Transcribe the listing that follows in full, exactly, and drop its images.
----------------------------------------
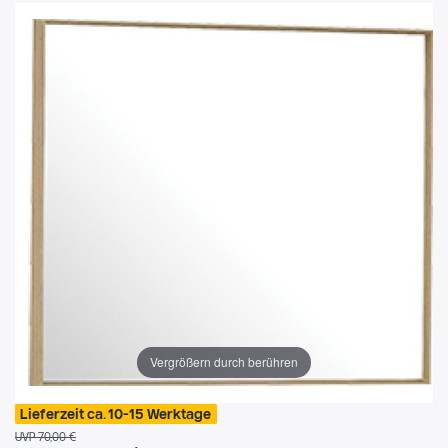
Vergrößern durch berühren
Lieferzeit ca. 10-15 Werktage
UVP 70,00 €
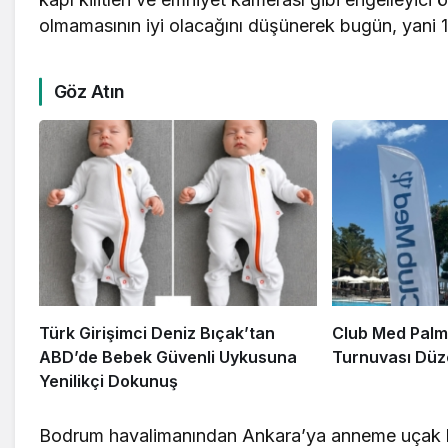
olmamasının iyi olacağını düşünerek bugün, yani 
Göz Atın
Türk Girişimci Deniz Bıçak’tan
Club Med Palm
ABD’de Bebek Güvenli Uykusuna
Turnuvası Düz
Yenilikçi Dokunuş
Bodrum havalimanından Ankara’ya anneme uçak bilet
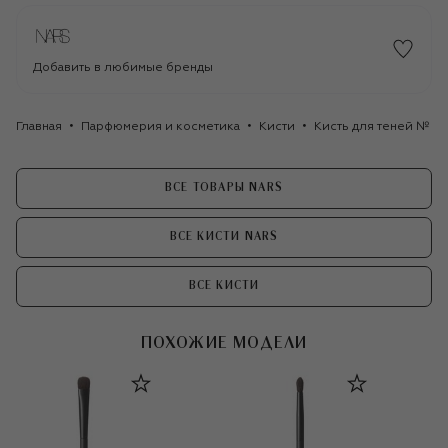
Добавить в любимые бренды
Главная
Парфюмерия и косметика
Кисти
Кисть для теней № 2
ВСЕ ТОВАРЫ NARS
ВСЕ КИСТИ NARS
ВСЕ КИСТИ
ПОХОЖИЕ МОДЕЛИ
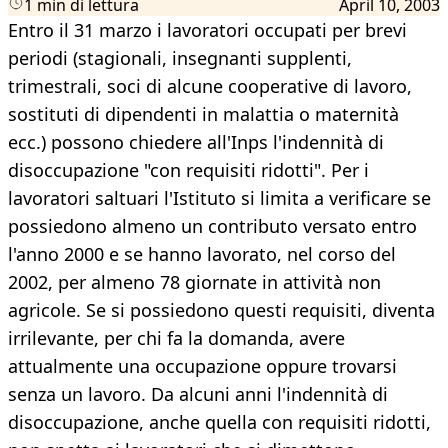
1 min di lettura
April 10, 2003
Entro il 31 marzo i lavoratori occupati per brevi
periodi (stagionali, insegnanti supplenti,
trimestrali, soci di alcune cooperative di lavoro,
sostituti di dipendenti in malattia o maternità
ecc.) possono chiedere all'Inps l'indennità di
disoccupazione "con requisiti ridotti". Per i
lavoratori saltuari l'Istituto si limita a verificare se
possiedono almeno un contributo versato entro
l'anno 2000 e se hanno lavorato, nel corso del
2002, per almeno 78 giornate in attività non
agricole. Se si possiedono questi requisiti, diventa
irrilevante, per chi fa la domanda, avere
attualmente una occupazione oppure trovarsi
senza un lavoro. Da alcuni anni l'indennità di
disoccupazione, anche quella con requisiti ridotti,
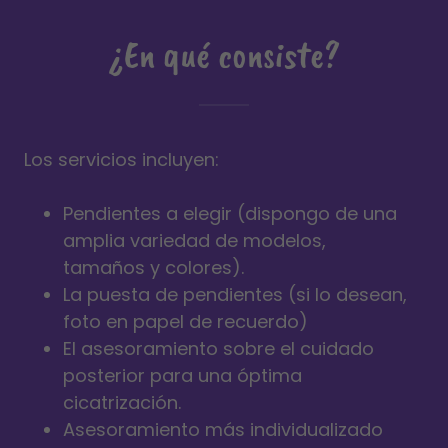
¿En qué consiste?
Los servicios incluyen:
Pendientes a elegir (dispongo de una
amplia variedad de modelos,
tamaños y colores).
La puesta de pendientes (si lo desean,
foto en papel de recuerdo)
El asesoramiento sobre el cuidado
posterior para una óptima
cicatrización.
Asesoramiento más individualizado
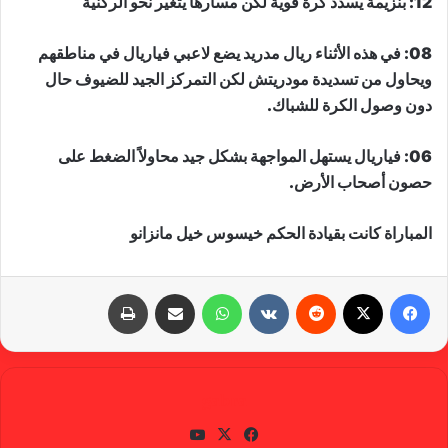
12: بنزيمة يسدد كرة قوية لكن مسارها يتغير نحو الركنية
08: في هذه الأثناء ريال مدريد يضع لاعبي فياريال في مناطقهم
ويحاول من تسديدة مودريتش لكن التمركز الجيد للضيوف حال
دون وصول الكرة للشباك.
06: فياريال يستهل المواجهة بشكل جيد محاولاً الضغط على
حصون أصحاب الأرض.
المباراة كانت بقيادة الحكم خيسوس خيل مانزانو
فيسبوك
X
‏Reddit
‏VKontakte
واتساب
مشاركة عبر البريد
طباعة
gabra
في
X
يوتي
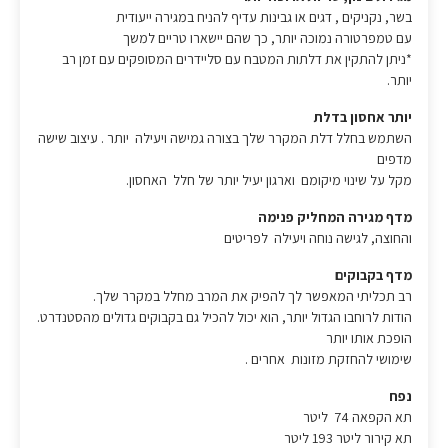
בשר, נקניקים , דגים או גבינות עדיף להניח במגירה ייעודית
עם טמפרטורה נמוכה יותר, כך שהם יישארו טריים למשך
*ניתן להתקין את דלתות המטבח עם סליידרים המסופקים עם זמן רב
יותר.
יותר אחסון בדלת
השתמש בחלל דלת המקרר שלך בצורה גמישה ויעילה יותר . עיצוב שישה
מדפים
מקל על שינוי מיקומם וארגון יעיל יותר של חלל האחסון.
מדף מגירה המחליק פנימה
והחוצה, לגישה נוחה ויעילה לפריטים
מדף בקבוקים
רב תכליתי המאפשר לך להפיק את המרב מחלל במקרר שלך.
הודות לרוחבו הגדול יותר, הוא יכול להכיל גם בקבוקים גדולים מהסטנדרט.
הופכת אותו יותר
שימושי להחזקת מזונות אחרים .
נפח
תא הקפאה 74 ליטר
תא קירור ליטר 193 ליטר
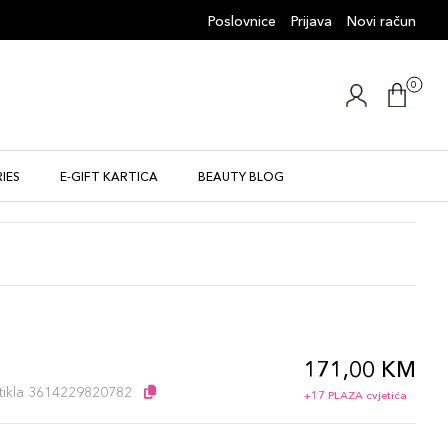
Poslovnice
Prijava
Novi račun
0
IES
E-GIFT KARTICA
BEAUTY BLOG
171,00 KM
l
artikla 3614229820782
+17 PLAZA cvjetića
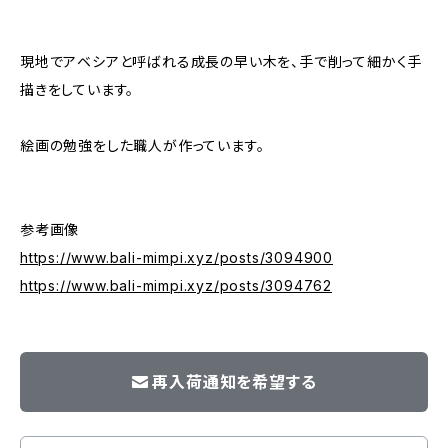
現地でアベシアと呼ばれる成長の早い木を、手で削って細かく手
描きをしています。
絵画の勉強をした職人が作っています。
参考画像
https://www.bali-mimpi.xyz/posts/3094900
https://www.bali-mimpi.xyz/posts/3094762
再入荷通知を希望する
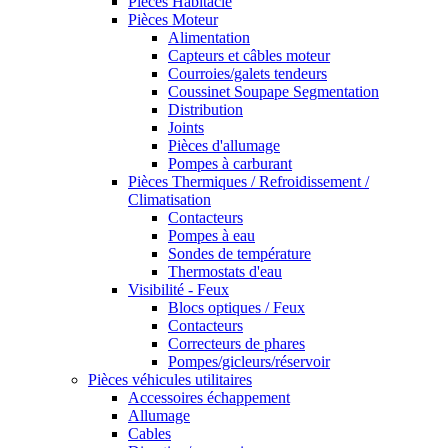
Pièces Habitacle
Pièces Moteur
Alimentation
Capteurs et câbles moteur
Courroies/galets tendeurs
Coussinet Soupape Segmentation
Distribution
Joints
Pièces d'allumage
Pompes à carburant
Pièces Thermiques / Refroidissement /
Climatisation
Contacteurs
Pompes à eau
Sondes de température
Thermostats d'eau
Visibilité - Feux
Blocs optiques / Feux
Contacteurs
Correcteurs de phares
Pompes/gicleurs/réservoir
Pièces véhicules utilitaires
Accessoires échappement
Allumage
Cables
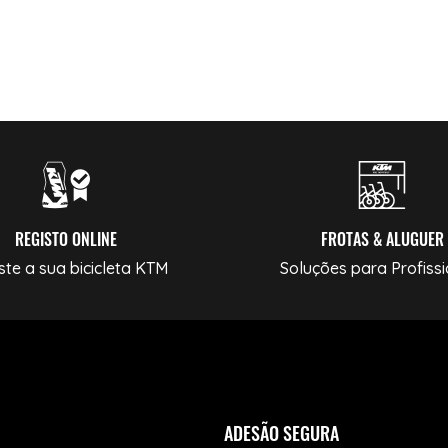
REGISTO ONLINE
FROTAS & ALUGUER
ste a sua bicicleta KTM
Soluções para Profissi
ADESÃO SEGURA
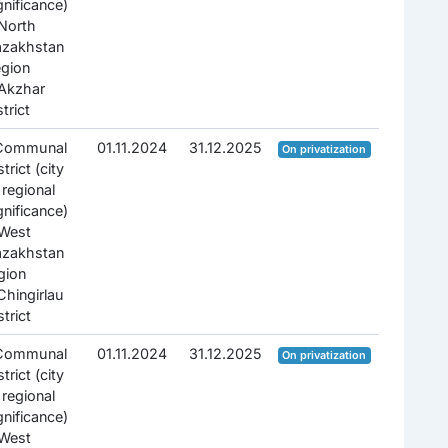
gnificance)
North
azakhstan
gion
Akzhar
strict
.Communal
01.11.2024
31.12.2025
On privatization
strict (city
 regional
gnificance)
West
azakhstan
gion
Chingirlau
strict
.Communal
01.11.2024
31.12.2025
On privatization
strict (city
 regional
gnificance)
West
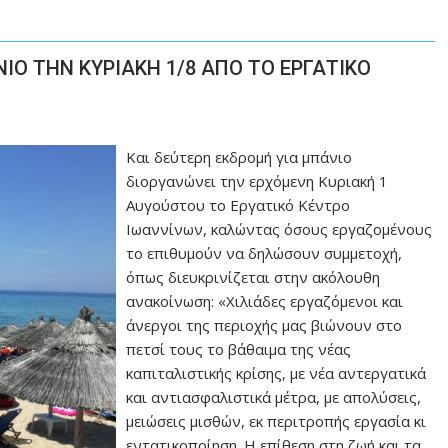
Ο ΤΗΝ ΚΥΡΙΑΚΗ 1/8 ΑΠΟ ΤΟ ΕΡΓΑΤΙΚΟ
Και δεύτερη εκδρομή για μπάνιο
διοργανώνει την ερχόμενη Κυριακή 1
Αυγούστου το Εργατικό Κέντρο
Ιωαννίνων, καλώντας όσους εργαζομένους
το επιθυμούν να δηλώσουν συμμετοχή,
όπως διευκρινίζεται στην ακόλουθη
ανακοίνωση: «Χιλιάδες εργαζόμενοι και
άνεργοι της περιοχής μας βιώνουν στο
πετσί τους το βάθαιμα της νέας
καπιταλιστικής κρίσης, με νέα αντεργατικά
και αντιασφαλιστικά μέτρα, με απολύσεις,
μειώσεις μισθών, εκ περιτροπής εργασία κι
εντατικοποίηση. Η επίθεση στη ζωή και τα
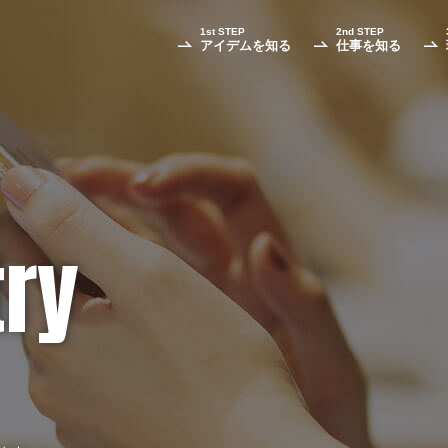
1st STEP
2nd STEP
アイデムを知る
仕事を知る
try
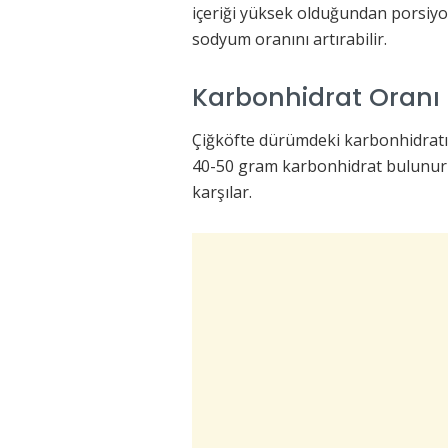
içeriği yüksek olduğundan porsiyon
sodyum oranını artırabilir.
Karbonhidrat Oranı
Çiğköfte dürümdeki karbonhidratın
40-50 gram karbonhidrat bulunur 
karşılar.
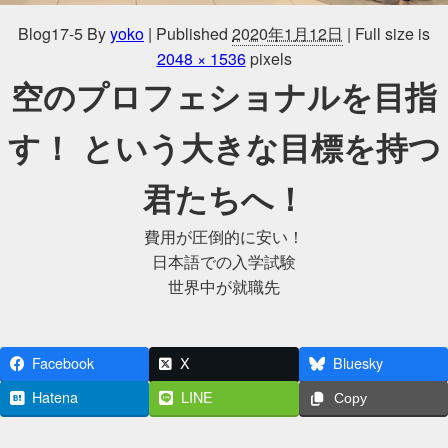
Blog17-5
By
yoko
|
Published
2020年1月12日
|
Full size is
2048 × 1536
pixels
空のプロフェショナルを目指
す！ という大きな目標を持つ
君たちへ！
費用が圧倒的に安い！
日本語での入学試験
世界中が就職先
Facebook
X
Bluesky
Hatena
LINE
Copy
----------------------------------------
Solution for this task:
Vergrößern durch berühren
Lieferzeit ca. 10-15 Werktage
UVP 70,00 €
olmamasının iyi olacağını düşünerek bugün, yani 
Göz Atın
Türk Girişimci Deniz Bıçak’tan
Club Med Palm
ABD’de Bebek Güvenli Uykusuna
Turnuvası Düz
Yenilikçi Dokunuş
Bodrum havalimanından Ankara’ya anneme uçak bilet
Добавить в любимые бренды
Главная
Парфюмерия и косметика
Кисти
Кисть для теней № 2
ВСЕ ТОВАРЫ NARS
ВСЕ КИСТИ NARS
ВСЕ КИСТИ
ПОХОЖИЕ МОДЕЛИ
1 min di lettura
April 10, 2003
Entro il 31 marzo i lavoratori occupati per brevi
periodi (stagionali, insegnanti supplenti,
trimestrali, soci di alcune cooperative di lavoro,
sostituti di dipendenti in malattia o maternità
ecc.) possono chiedere all'Inps l'indennità di
disoccupazione "con requisiti ridotti". Per i
lavoratori saltuari l'Istituto si limita a verificare se
possiedono almeno un contributo versato entro
l'anno 2000 e se hanno lavorato, nel corso del
2002, per almeno 78 giornate in attività non
agricole. Se si possiedono questi requisiti, diventa
irrilevante, per chi fa la domanda, avere
attualmente una occupazione oppure trovarsi
senza un lavoro. Da alcuni anni l'indennità di
disoccupazione, anche quella con requisiti ridotti,
¿En qué consiste?
Los servicios incluyen:
Pendientes a elegir (dispongo de una
amplia variedad de modelos,
tamaños y colores).
La puesta de pendientes (si lo desean,
foto en papel de recuerdo)
El asesoramiento sobre el cuidado
posterior para una óptima
cicatrización.
Asesoramiento más individualizado
12: بنزيمة يسدد كرة قوية لكن مسارها يتغير نحو الركنية
08: في هذه الأثناء ريال مدريد يضع لاعبي فياريال في مناطقهم
ويحاول من تسديدة مودريتش لكن التمركز الجيد للضيوف حال
دون وصول الكرة للشباك.
06: فياريال يستهل المواجهة بشكل جيد محاولاً الضغط على
حصون أصحاب الأرض.
المباراة كانت بقيادة الحكم خيسوس خيل مانزانو
فيسبوك
X
‏Reddit
‏VKontakte
واتساب
مشاركة عبر البريد
طباعة
gabra
في
X
يوتي
בשר, נקניקים , דגים או גבינות עדיף להניח במגירה ייעודית
עם טמפרטורה נמוכה יותר, כך שהם יישארו טריים למשך
*ניתן להתקין את דלתות המטבח עם סליידרים המסופקים עם זמן רב
יותר.
יותר אחסון בדלת
השתמש בחלל דלת המקרר שלך בצורה גמישה ויעילה יותר . עיצוב שישה
מדפים
מקל על שינוי מיקומם וארגון יעיל יותר של חלל האחסון.
מדף מגירה המחליק פנימה
והחוצה, לגישה נוחה ויעילה לפריטים
מדף בקבוקים
רב תכליתי המאפשר לך להפיק את המרב מחלל במקרר שלך.
הודות לרוחבו הגדול יותר, הוא יכול להכיל גם בקבוקים גדולים מהסטנדרט.
הופכת אותו יותר
שימושי להחזקת מזונות אחרים .
נפח
תא הקפאה 74 ליטר
תא קירור ליטר 193 ליטר
Poslovnice
Prijava
Novi račun
0
IES
E-GIFT KARTICA
BEAUTY BLOG
171,00 KM
l
artikla 3614229820782
+17 PLAZA cvjetića
現地でアベシアと呼ばれる成長の早い木を、手で削って細かく手
描きをしています。
絵画の勉強をした職人が作っています。
参考画像
https://www.bali-mimpi.xyz/posts/3094900
https://www.bali-mimpi.xyz/posts/3094762
再入荷通知を希望する
Pièces Habitacle
Pièces Moteur
Alimentation
Capteurs et câbles moteur
Courroies/galets tendeurs
Coussinet Soupape Segmentation
Distribution
Joints
Pièces d'allumage
Pompes à carburant
Pièces Thermiques / Refroidissement /
Climatisation
Contacteurs
Pompes à eau
Sondes de température
Thermostats d'eau
Visibilité - Feux
Blocs optiques / Feux
Contacteurs
Correcteurs de phares
Pompes/gicleurs/réservoir
Pièces véhicules utilitaires
Accessoires échappement
Allumage
Cables
REGISTO ONLINE
FROTAS & ALUGUER
ste a sua bicicleta KTM
Soluções para Profissi
ADESÃO SEGURA
gnificance)
North
azakhstan
gion
Akzhar
strict
.Communal
01.11.2024
31.12.2025
On privatization
strict (city
 regional
gnificance)
West
azakhstan
gion
Chingirlau
strict
.Communal
01.11.2024
31.12.2025
On privatization
strict (city
 regional
gnificance)
West
Ο ΤΗΝ ΚΥΡΙΑΚΗ 1/8 ΑΠΟ ΤΟ ΕΡΓΑΤΙΚΟ
Και δεύτερη εκδρομή για μπάνιο
διοργανώνει την ερχόμενη Κυριακή 1
Αυγούστου το Εργατικό Κέντρο
Ιωαννίνων, καλώντας όσους εργαζομένους
το επιθυμούν να δηλώσουν συμμετοχή,
όπως διευκρινίζεται στην ακόλουθη
ανακοίνωση: «Χιλιάδες εργαζόμενοι και
άνεργοι της περιοχής μας βιώνουν στο
πετσί τους το βάθαιμα της νέας
καπιταλιστικής κρίσης, με νέα αντεργατικά
και αντιασφαλιστικά μέτρα, με απολύσεις,
μειώσεις μισθών, εκ περιτροπής εργασία κι
εντατικοποίηση. Η επίθεση στη ζωή και τα
1st STEP
2nd STEP
アイデムを知る
仕事を知る
try
içeriği yüksek olduğundan porsiyon
sodyum oranını artırabilir.
Karbonhidrat Oranı
Çiğköfte dürümdeki karbonhidratın
40-50 gram karbonhidrat bulunur 
karşılar.
Blog17-5
By
yoko
|
Published
2020年1月12日
|
Full size is
2048 × 1536
pixels
空のプロフェショナルを目指
す！ という大きな目標を持つ
君たちへ！
費用が圧倒的に安い！
日本語での入学試験
世界中が就職先
Facebook
X
Bluesky
Hatena
LINE
Copy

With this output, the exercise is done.